Nonetheless, I think token healing is an interesting idea. In general, there are no major obstacles to implement it in LMQL, except for some implications for API-based models. For instance, OpenAI API requests can only contain one logit mask per request. With token healing this implies that each continuation of your prompt leads to at least two requests: One constrained request to heal the continuation with your existing prompt and another request to continue the healed continuation. Similar issues arise for local models, when caching comes into play or you want to generally reduce the number of requests sent off to the inference process.

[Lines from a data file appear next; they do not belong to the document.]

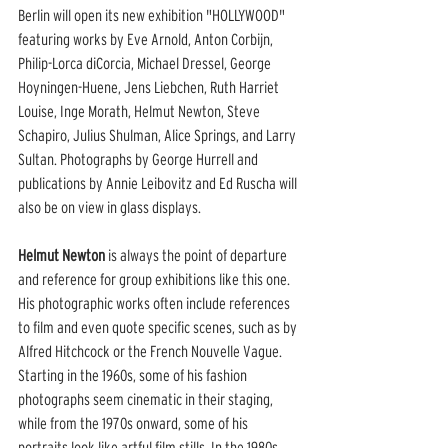
Berlin will open its new exhibition "HOLLYWOOD" 
featuring works by Eve Arnold, Anton Corbijn, 
Philip-Lorca diCorcia, Michael Dressel, George 
Hoyningen-Huene, Jens Liebchen, Ruth Harriet 
Louise, Inge Morath, Helmut Newton, Steve 
Schapiro, Julius Shulman, Alice Springs, and Larry 
Sultan. Photographs by George Hurrell and 
publications by Annie Leibovitz and Ed Ruscha will 
also be on view in glass displays.
Helmut Newton
 is always the point of departure 
and reference for group exhibitions like this one. 
His photographic works often include references 
to film and even quote specific scenes, such as by 
Alfred Hitchcock or the French Nouvelle Vague. 
Starting in the 1960s, some of his fashion 
photographs seem cinematic in their staging, 
while from the 1970s onward, some of his 
portraits look like artful film stills. In the 1980s 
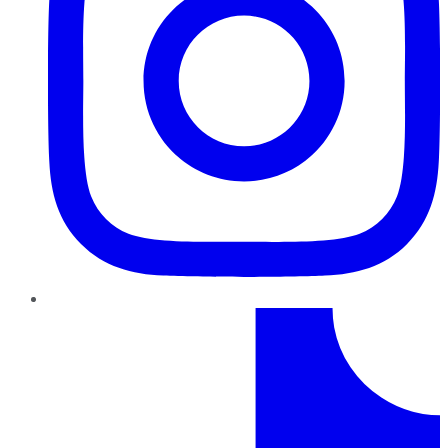
TikTok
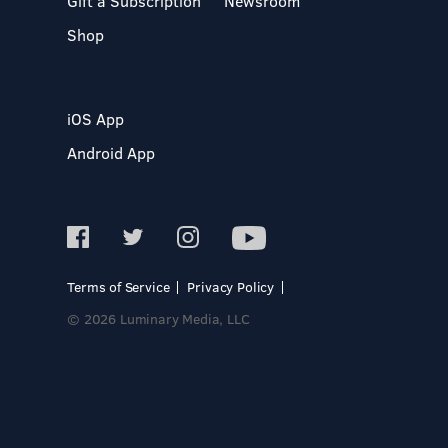
Gift a Subscription
Newsroom
Shop
iOS App
Android App
Terms of Service
Privacy Policy
© 2026 Luminary Media, LLC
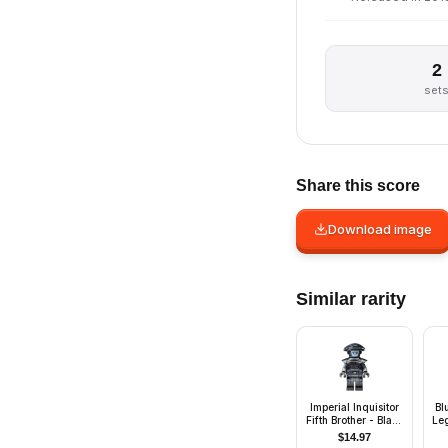
2
set
Share this score
Download image
Similar rarity
Imperial Inquisitor
Bl
Fifth Brother - Black
Le
Uniform
$
14.97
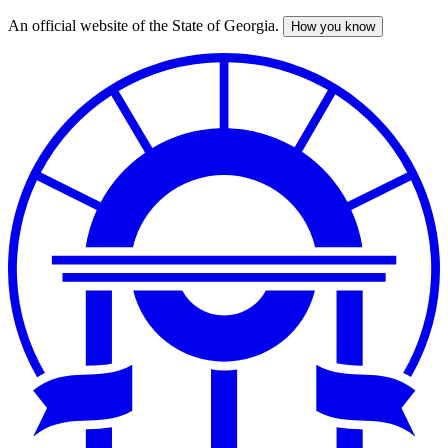
An official website of the State of Georgia.
How you know
Skip
to
main
content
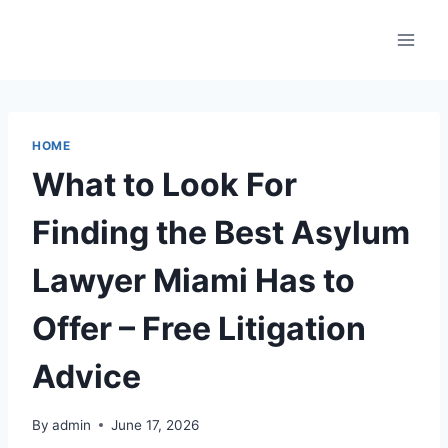
Skip
to
content
HOME
What to Look For
Finding the Best Asylum
Lawyer Miami Has to
Offer – Free Litigation
Advice
By
admin
June 17, 2026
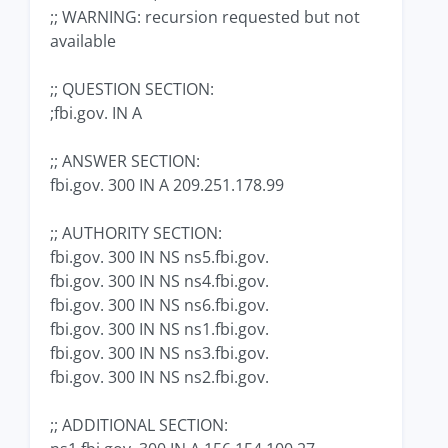
;; WARNING: recursion requested but not
available
;; QUESTION SECTION:
;fbi.gov. IN A
;; ANSWER SECTION:
fbi.gov. 300 IN A 209.251.178.99
;; AUTHORITY SECTION:
fbi.gov. 300 IN NS ns5.fbi.gov.
fbi.gov. 300 IN NS ns4.fbi.gov.
fbi.gov. 300 IN NS ns6.fbi.gov.
fbi.gov. 300 IN NS ns1.fbi.gov.
fbi.gov. 300 IN NS ns3.fbi.gov.
fbi.gov. 300 IN NS ns2.fbi.gov.
;; ADDITIONAL SECTION:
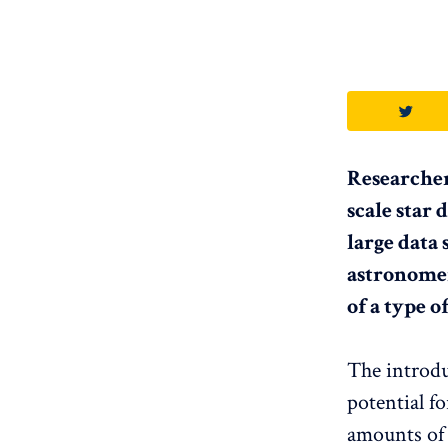
Researcher
scale star
large data 
astronomer
of a type 
The introdu
potential f
amounts of 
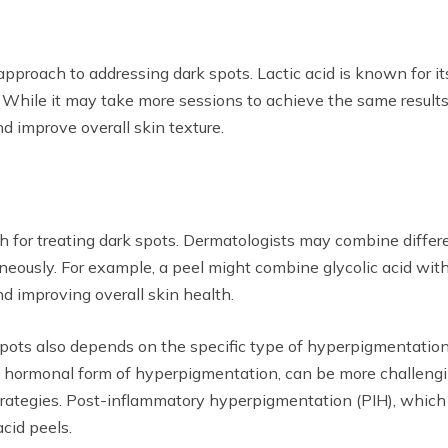
 approach to addressing dark spots. Lactic acid is known for i
n. While it may take more sessions to achieve the same results 
 improve overall skin texture.
or treating dark spots. Dermatologists may combine differen
eously. For example, a peel might combine glycolic acid with s
nd improving overall skin health.
spots also depends on the specific type of hyperpigmentation
a hormonal form of hyperpigmentation, can be more challengi
trategies. Post-inflammatory hyperpigmentation (PIH), which oc
acid peels.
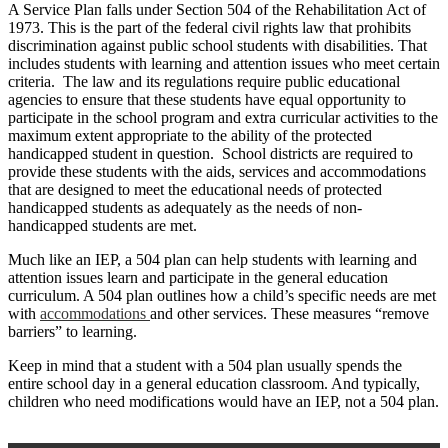
A Service Plan falls under Section 504 of the Rehabilitation Act of
1973. This is the part of the federal civil rights law that prohibits
discrimination against public school students with disabilities. That
includes students with learning and attention issues who meet certain
criteria. The law and its regulations require public educational
agencies to ensure that these students have equal opportunity to
participate in the school program and extra curricular activities to the
maximum extent appropriate to the ability of the protected
handicapped student in question. School districts are required to
provide these students with the aids, services and accommodations
that are designed to meet the educational needs of protected
handicapped students as adequately as the needs of non-
handicapped students are met.
Much like an IEP, a 504 plan can help students with learning and
attention issues learn and participate in the general education
curriculum. A 504 plan outlines how a child’s specific needs are met
with
accommodations
and other services. These measures “remove
barriers” to learning.
Keep in mind that a student with a 504 plan usually spends the
entire school day in a general education classroom. And typically,
children who need modifications would have an IEP, not a 504 plan.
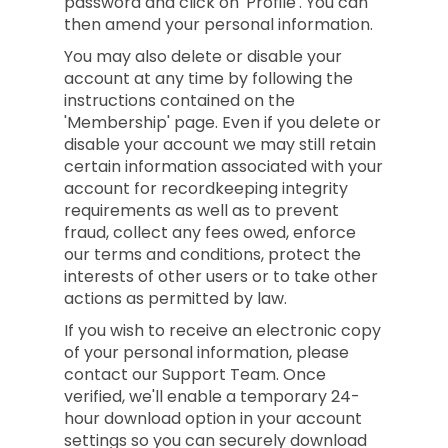
password and click on 'Profile'. You can
then amend your personal information.
You may also delete or disable your
account at any time by following the
instructions contained on the
'Membership' page. Even if you delete or
disable your account we may still retain
certain information associated with your
account for recordkeeping integrity
requirements as well as to prevent
fraud, collect any fees owed, enforce
our terms and conditions, protect the
interests of other users or to take other
actions as permitted by law.
If you wish to receive an electronic copy
of your personal information, please
contact our Support Team. Once
verified, we'll enable a temporary 24-
hour download option in your account
settings so you can securely download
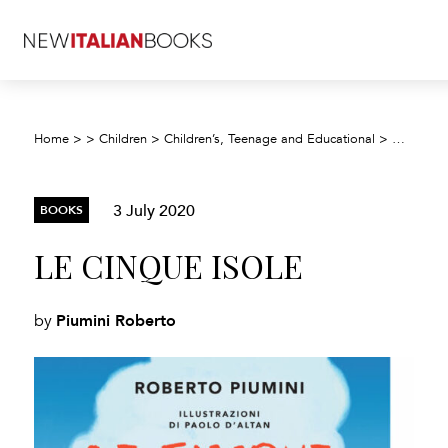
Home
>
>
Children
>
Children’s, Teenage and Educational
>
Children’
3 July 2020
BOOKS
LE CINQUE ISOLE
Piumini Roberto
by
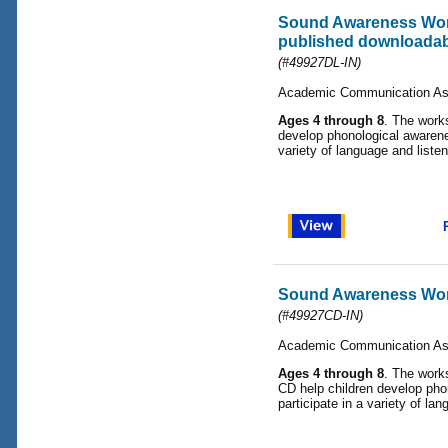
Sound Awareness Work
published downloadabl
(#49927DL-IN)
Academic Communication As
Ages 4 through 8
. The works
develop phonological awarene
variety of language and listen
Sound Awareness Wo
(#49927CD-IN)
Academic Communication As
Ages 4 through 8
. The works
CD help children develop pho
participate in a variety of lan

It would be interesting to hear your thoughts or use cases for token healing. Maybe this can also help us reprioritise its implementation. Let me know :)

andy-zhou commented 7 months ago

Hey @lbeurerkellner

Wanted to chime in here. I think token healing is really important for DX. Take the first example that you have on your documentation:

"Greet LMQL:[GREETINGS]\n" where stops_at(GREETINGS, ".") and not "\n" in GREETINGS

if "Hi there" in GREETINGS:
    "Can you reformulate your greeting in the speech of \
     victorian-era English: [VIC_GREETINGS]\n" where stops_at(VIC_GREETINGS, ".")

"Analyse what part of this response makes it typically victorian:\n"

for i in range(4):
    "-[THOUGHT]\n" where stops_at(THOUGHT, ".")

"To summarize:[SUMMARY]"

The generation of [VIC_GREETINGS] follows immediately after a space, which skews the generation:

from huggingface_hub import hf_hub_download
import lmql

model_path = hf_hub_download('TheBloke/Mixtral-8x7B-Instruct-v0.1-GGUF', 'mixtral-8x7b-instruct-v0.1.Q4_K_M.gguf')
model = lmql.model("local:llama.cpp:"+model_path, tokenizer='mistralai/Mixtral-8x7B-Instruct-v0.1', verbose=True)
@lmql.query(model=model)
async def greetings_split_token():
  '''lmql
  "Write a greeting to LMQL:[GREETINGS]\n" where stops_at(GREETINGS, ".") and not "\n" in GREETINGS

  "Can you reformulate your greeting in the speech of \
  victorian-era English: [VIC_GREETINGS]\n" where stops_at(VIC_GREETINGS, ".")

  "Analyse what part of this response makes it typically victorian:\n"

  for i in range(4):
      "-[THOUGHT]\n" where stops_at(THOUGHT, ".")

  "To summarize:[SUMMARY]"
  '''

split_tokens = await greetings_split_token()

# split_tokens.variables['VIC_GREETINGS'] == '\n\nHail, LMQL! A pleasure it is to make your acquaintance once more.'

The front-page example on lmql.ai has trailing space issues as well:

@lmql.query
def meaning_of_life():
    '''lmql
    # top-level strings are prompts
    "Q: What is the answer to life, the \
     universe and everything?"

    # generation via (constrained) variables
    "A: [ANSWER]" where \
        len(ANSWER) < 120 and STOPS_AT(ANSWER, ".")

    # results are directly accessible
    print("LLM returned", ANSWER)

    # use typed variables for guaranteed 
    # output format
    "The answer is [NUM: int]"

    # query programs are just functions 
    return NUM
    '''

# so from Python, you can just do this
meaning_of_life() # 42

These are all toy examples, so I think the impact is limited, but I think it shows how easy it is for users to make prompt boundary mistakes.

lbeurerkellner commented 7 months ago

Yes, thank you for compiling the examples. I am very aware of the issue and I agree that token healing should be added. I have been working on some things, which will bring token healing among other things. It is more of a capacity and time issue right now, so I cannot really give an ETA on it, but it is definitely happening :)

ibehnam commented 2 months ago

@lbeurerkellner Just wanted to get an update on this after a few months. I know you guys are busy, but did you by any chance get to work on this feature? If not, it'd be nice to have a short tutorial on what to do to avoid token boundary issues using LMQL.